The HANGMAN log file, created with the HANGMAN tool described in SAP note 948633 gives us a better understanding about the root cause of a system hang or hiccup of an SAP system. The log file consists of several sections: SAP process list per instance, Windows process list per server, SQL process list, database locks and some additional information (cache sizes and hit ratio, scheduler info, I/O response time per file).
In the following examples we only will have a look at the most interesting columns of each list. In real life, the lists contain much more information in additional columns. You can see this in the attached hangman log file HANGMAN__2008-10-07__06-15-37__650.log. This log file was created on a test system (SAP 7.00 ABAP + JAVA stack, SQL Server 2008) while some external JAVA programs executed blocking and blocked SQL statements. The intention of this was to get a more interesting log file containing (indirectly) blocked statements. Normally you will not see external programs accessing the tables of an SAP database.
The most common SAP modules are based on an ABAP stack. You also may use HANGMAN for a pure JAVA stack, for example for an SAP Enterprise Portal system. However, in this case you will not see any (JAVA) work process list. In the following “SAP work process” is always related to ABAP. Let’s have a closer look on the main sections of a HANGMAN log file:
SAP instance list
This list gives you an overview of the whole SAP system. The output is similar to SAP transaction SM51. You can see the hostname, SAP instance number and installed services for each running SAP instance. Since this information is retrieved from the SAP message server a stopped SAP instance is not listed here.
CLIENT-NAME HOST SERVICE SERVICES (SAP)
--------------------------------- ---------------------
SAPAPP1_SR3_00 sapapp1 sapdp00 DIA UPD BTC UP2
SAPAPP2_SR3_02 sapapp2 sapdp02 DIA BTC
SAPCI_SR3_00 sapci sapdp00 DIA UPD ENQ BTC SPO ICM
SAP work process list per instance
The columns of the SAP work process list are separated by tabs. Therefore the tool used to open the HANGMAN log file affects the layout. All other lists use spaces to separate the columns. The SAP work process list is collected remotely using the COM interface of SAP kernel 4.5B and newer. Since this is collected by of the dispatcher process of a particular instance, a free SAP dialog process is not needed to retrieve the data.

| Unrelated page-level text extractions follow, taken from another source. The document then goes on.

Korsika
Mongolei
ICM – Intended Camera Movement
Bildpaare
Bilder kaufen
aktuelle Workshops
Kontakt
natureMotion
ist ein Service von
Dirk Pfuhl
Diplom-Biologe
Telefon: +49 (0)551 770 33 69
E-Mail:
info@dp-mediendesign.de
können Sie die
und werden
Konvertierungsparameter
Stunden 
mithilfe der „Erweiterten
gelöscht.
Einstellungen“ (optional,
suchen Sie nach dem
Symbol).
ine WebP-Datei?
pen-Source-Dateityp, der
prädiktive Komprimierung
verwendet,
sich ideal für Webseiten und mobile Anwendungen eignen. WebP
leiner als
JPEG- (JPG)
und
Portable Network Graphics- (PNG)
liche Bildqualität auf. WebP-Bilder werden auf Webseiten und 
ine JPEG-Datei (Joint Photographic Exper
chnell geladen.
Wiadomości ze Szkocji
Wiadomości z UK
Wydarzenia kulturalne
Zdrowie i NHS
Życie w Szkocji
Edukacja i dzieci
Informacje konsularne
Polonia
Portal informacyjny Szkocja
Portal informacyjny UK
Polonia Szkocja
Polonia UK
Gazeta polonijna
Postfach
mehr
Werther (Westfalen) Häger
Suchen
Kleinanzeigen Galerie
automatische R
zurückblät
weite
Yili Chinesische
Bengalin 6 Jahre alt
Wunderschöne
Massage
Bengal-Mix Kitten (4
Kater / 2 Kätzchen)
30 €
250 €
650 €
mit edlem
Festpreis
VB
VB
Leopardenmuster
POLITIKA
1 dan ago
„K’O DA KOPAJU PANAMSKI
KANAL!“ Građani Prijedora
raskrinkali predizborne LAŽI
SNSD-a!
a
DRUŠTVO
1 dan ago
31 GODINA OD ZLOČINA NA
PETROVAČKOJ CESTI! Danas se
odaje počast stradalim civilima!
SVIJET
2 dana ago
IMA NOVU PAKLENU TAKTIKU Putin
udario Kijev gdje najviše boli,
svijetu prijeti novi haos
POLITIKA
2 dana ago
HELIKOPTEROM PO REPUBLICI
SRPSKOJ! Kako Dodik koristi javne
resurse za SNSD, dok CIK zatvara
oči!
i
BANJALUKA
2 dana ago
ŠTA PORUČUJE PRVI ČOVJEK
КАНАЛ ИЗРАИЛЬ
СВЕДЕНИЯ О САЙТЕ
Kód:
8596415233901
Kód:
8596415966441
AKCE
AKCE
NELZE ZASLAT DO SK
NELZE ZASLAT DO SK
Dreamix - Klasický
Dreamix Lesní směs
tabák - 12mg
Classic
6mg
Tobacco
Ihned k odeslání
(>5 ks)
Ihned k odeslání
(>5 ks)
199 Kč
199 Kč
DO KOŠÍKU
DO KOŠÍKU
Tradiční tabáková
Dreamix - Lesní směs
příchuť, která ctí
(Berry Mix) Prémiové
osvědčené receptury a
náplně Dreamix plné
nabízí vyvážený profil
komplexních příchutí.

The output looks similar to the output of SAP transaction SM50:
No Typ Pid Status Reason Sem Time Program Client User Action Table
0 DIA 388 Wait
1 BTC 4624 Run 472 SAPLIBIN 100 MIKE Direct Read ZSHIP
2 BTC 5028 Stop RFC 4212 RSCOLL00 000 DDIC
3 BTC 2252 Stop RFC 1271 SAPLSALC 100 DDIC
4 BTC 264 Stop ARFC 2471 000 SAM
5 UP2 2400 Wait
This is typically the starting point of any analysis in an ABAP system, because you can see here the state of the system from an SAP point of view. You can figure out the name of an SAP user, which is performing a database select. “Pid” is the Windows process ID running the ABAP work process.
A work process containing the value “Direct Read” or “Sequential Read” in column “Action” is waiting on a database SELECT. “Sequential Read” simply means that an ABAP “select single” is executed, which results in a “select top 1” on SQL Server. This has nothing to do with the execution plan used by SQL Server to run the SELECT. Customers are often confused about this and assume that SQL Server is performing a full table scan once they see long rung sequential reads in SM50.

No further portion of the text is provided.